Copy every line in the records below that contains the word "принадлежности".

_Items from a dataset_
[Start of Attachment]
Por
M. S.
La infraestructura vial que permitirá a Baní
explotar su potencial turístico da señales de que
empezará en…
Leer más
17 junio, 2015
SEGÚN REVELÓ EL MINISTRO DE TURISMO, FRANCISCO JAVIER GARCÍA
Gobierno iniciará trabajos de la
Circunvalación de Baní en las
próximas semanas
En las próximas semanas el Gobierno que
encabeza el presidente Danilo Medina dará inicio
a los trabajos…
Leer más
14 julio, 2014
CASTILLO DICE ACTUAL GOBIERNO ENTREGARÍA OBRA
[End of Attachment]
[Start of Attachment]
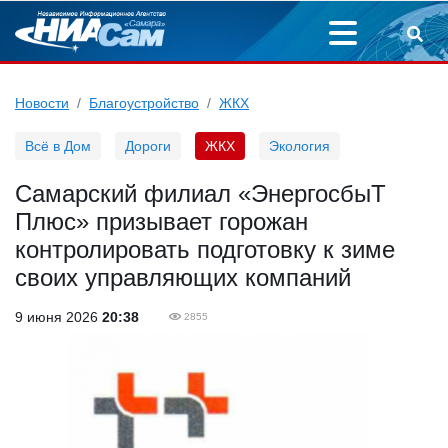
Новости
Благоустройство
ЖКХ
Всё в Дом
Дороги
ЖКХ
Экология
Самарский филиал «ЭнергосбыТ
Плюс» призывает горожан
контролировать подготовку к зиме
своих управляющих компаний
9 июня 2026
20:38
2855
[End of Attachment]
[Start of Attachment]
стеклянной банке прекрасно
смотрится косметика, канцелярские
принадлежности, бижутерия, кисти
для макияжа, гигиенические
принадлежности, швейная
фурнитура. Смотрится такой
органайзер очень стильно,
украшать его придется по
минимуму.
[End of Attachment]
_Your solution_
принадлежности, бижутерия, кисти
принадлежности, швейная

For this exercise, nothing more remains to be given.